Canada-India row: Drewry sees minimal impact on dry bulk shipping
Canada is India’s second-largest trade partner for potash, and the world’s largest producer and exporter
The political row between Canada and India escalated last week and trade talks between the two countries have already been halted but Drewry expects a minimal impact on dry bulk shipping even if trade between them deteriorates further.
India imports coking coal, potash and some scrap from Canada while India's exports to Canada are limited to steel products in modest volumes.
"India’s coking coal imports are the highest among all the traded commodities from Canada. However, the latter is India’s fourth largest trading partner for coal with its share being only four percent."

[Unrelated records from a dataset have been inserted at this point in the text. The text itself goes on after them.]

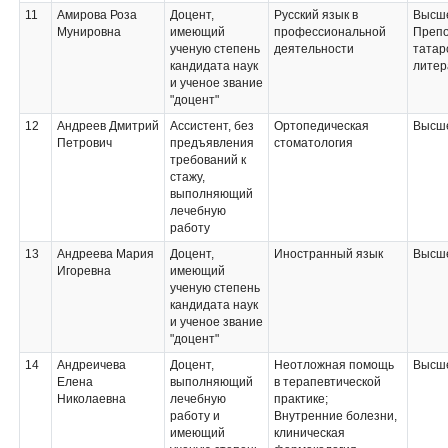
11
Амирова Роза
Доцент,
Русский язык в
Высше
Мунировна
имеющий
профессиональной
Препо
ученую степень
деятельности
татар
кандидата наук
литер
и ученое звание
"доцент"
12
Андреев Дмитрий
Ассистент, без
Ортопедическая
Высше
Петрович
предъявления
стоматология
требований к
стажу,
выполняющий
лечебную
работу
13
Андреева Мария
Доцент,
Иностранный язык
Высше
Игоревна
имеющий
ученую степень
кандидата наук
и ученое звание
"доцент"
14
Андреичева
Доцент,
Неотложная помощь
Высше
Елена
выполняющий
в терапевтической
Николаевна
лечебную
практике;
работу и
Внутренние болезни,
имеющий
клиническая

Canada, however, is India’s second-largest trade partner for potash, and the world’s largest producer and exporter, the update added. "India depends on fertiliser imports to support its agrarian economy. This is particularly crucial when exports from Belarus, the next most significant exporter of potash, have been facing logistical constraints amid sanctions."
India's edge over Canada
India’s bilateral trade with Canada stood at $8.2 billion during the financial year 2022-23 (April-March), which was just 0.70 percent of India’s total trade of $1,16 billion, The Indian Express reported.
"Canada was India’s 35th biggest trading partner country. India has higher bilateral trade with smaller countries like Nepal ($8.9 billion) and Taiwan ($11 billion). Canada is among the few countries with which India has a trade surplus ($58.45 million)."
No major impact on trade
Trade between Canada and India contributes less than one percent to the global tonne miles generated, says Tanvi Sharma, Research Analyst - Bulk Shipping, Drewry. "Considering a scenario-based analysis, if there is an imposition of trade restrictions and India sources coking coal from alternative sources such as Australia and Russia in the remaining 2023 to meet its annual demand, the reduction in tonne-miles will be about 0.01 percent of the annual tonne mile demand from coking coal. In case of a partial shift in trade to these alternatives, the contraction in shipping demand would be negligible.

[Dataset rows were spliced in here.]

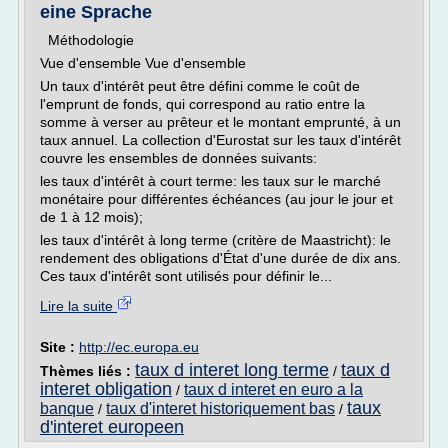
eine Sprache
Méthodologie
Vue d'ensemble Vue d'ensemble
Un taux d'intérêt peut être défini comme le coût de
l'emprunt de fonds, qui correspond au ratio entre la
somme à verser au prêteur et le montant emprunté, à un
taux annuel. La collection d'Eurostat sur les taux d'intérêt
couvre les ensembles de données suivants:
les taux d'intérêt à court terme: les taux sur le marché
monétaire pour différentes échéances (au jour le jour et
de 1 à 12 mois);
les taux d'intérêt à long terme (critère de Maastricht): le
rendement des obligations d'État d'une durée de dix ans.
Ces taux d'intérêt sont utilisés pour définir le...
Lire la suite
Site :
http://ec.europa.eu
taux d interet long terme
taux d
Thèmes liés :
/
interet obligation
taux d interet en euro a la
/
taux
banque
taux d'interet historiquement bas
/
/
d'interet europeen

“Similarly, completely sourcing the annual potash demand from Israel and Belarus (through Murmansk) by replacing Canada would reduce shipping demand to trade potash by 0.25 percent. The cumulative impact of sourcing coking coal and potash from other countries will be reduced shipping demand, which is an insignificant 0.004 percent of the total dry bulk shipping demand. Even if counter-restrictions are imposed by Canada, leading to imports of steel products from Turkey or the U.S. instead of India, the impact will be negligible on shipping demand due to low trade volumes."
Any further strained relations between the two countries may shift trade patterns but will effectively not pose any substantial risk to earnings in the sector even if trade is hampered, the update added.